Avec des regrets quant à l'efficience de la Direction du logement et quant à celle du DAEL de l'époque, le groupe libéral aura un point de vue qui est un point de vue pragmatique. Un point de vue qui tend à dire qu'il y a un intérêt manifeste, un intérêt public manifeste, à ce que des logements soient créés. C'est un intérêt public supérieur qui nous pousse, contrairement aux socialistes, à voter ce projet de loi et à vous recommander de le voter aussi.
M. Robert Cramer, conseiller d'Etat. Monsieur le député Aumeunier m'enlève les mots de la bouche, parce que je suis vraiment extrêmement surpris par les réticences que suscite ce projet de loi. Elles témoignent d'un légalisme effréné de ce Grand Conseil.
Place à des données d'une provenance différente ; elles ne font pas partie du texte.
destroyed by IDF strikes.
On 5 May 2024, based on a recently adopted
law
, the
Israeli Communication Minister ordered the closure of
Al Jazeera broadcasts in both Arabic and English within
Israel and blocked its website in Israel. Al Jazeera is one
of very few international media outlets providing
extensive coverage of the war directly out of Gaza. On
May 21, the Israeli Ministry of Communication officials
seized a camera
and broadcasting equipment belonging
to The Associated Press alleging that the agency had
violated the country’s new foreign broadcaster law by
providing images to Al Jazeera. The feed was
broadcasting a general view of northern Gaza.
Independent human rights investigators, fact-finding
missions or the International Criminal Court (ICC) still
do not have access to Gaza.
De quoi s'agit-il ici ? Nous sommes à Aire-la-Ville. A Aire-la-Ville, il y a un terrain constructible pour lequel une clause prévoit qu'il soit affecté à la réalisation d'ouvrages d'intérêt public. Il se trouve que les ouvrages d'intérêt public nécessaires au village d'Aire-la-Ville - extrêmement bien géré d'ailleurs - ont déjà été réalisés, Monsieur Cavaleri ! Alors, que fait-on ? On se dit que le terrain est constructible et on demande une autorisation de construire. L'autorisation de construire est délivrée, probablement suite à un petit couac administratif, parce qu'on n'a pas vu que cette parcelle était en principe affectée à la construction d'établissements publics, et on autorise la construction de logements. Ensuite, les logements sont construits et des gens y habitent depuis. C'est merveilleux: on a réussi à construire des logements et on a réussi à les construire rapidement !
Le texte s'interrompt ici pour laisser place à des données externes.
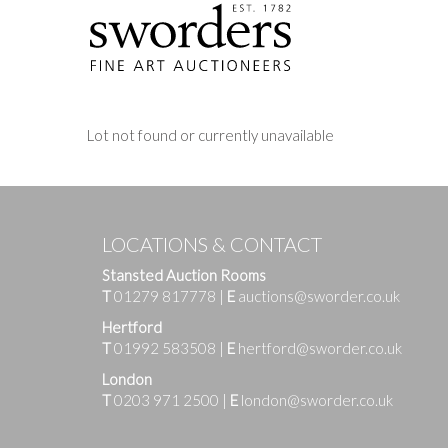
Lot not found or currently unavailable
LOCATIONS & CONTACT
Stansted Auction Rooms
T
01279 817778
|
E
auctions@sworder.co.uk
Hertford
T
01992 583508
|
E
hertford@sworder.co.uk
London
T
0203 971 2500
|
E
london@sworder.co.uk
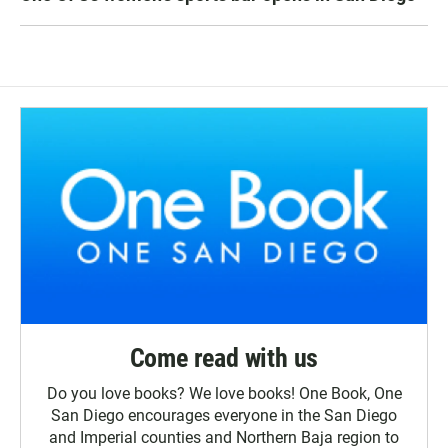
Come read with us
Do you love books? We love books! One Book, One
San Diego encourages everyone in the San Diego
and Imperial counties and Northern Baja region to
Puis, à un moment donné, quelqu'un se rend compte qu'on a fait une erreur administrative. On la rattrape en passant devant le Grand Conseil et en expliquant qu'on a fait une erreur qu'il faut maintenant corriger. Le vrai problème, c'est exactement celui que vous avez mentionné, Monsieur Gros: il est inadmissible que l'on soumette ce genre d'objets au Grand Conseil ! Le Grand Conseil est beaucoup trop tatillon quand il exige qu'on passe obligatoirement par lui pour des déclassements de cette nature !
On devrait toujours procéder ainsi. On devrait toujours procéder ainsi lorsqu'il s'agit de déclasser des parcelles de quelques centaines de mètres carrés, qui permettent des petites opérations de création de logements. Le Grand Conseil devrait renoncer à cette prérogative qu'il s'est attribuée d'être omnipotent et de contrôler chaque déclassement. Parce que les prérogatives que le Grand Conseil s'est octroyées, pour exercer ce contrôle tatillon qu'il veut avoir sur toute chose, font perdre des mois et des années à des projets de logement.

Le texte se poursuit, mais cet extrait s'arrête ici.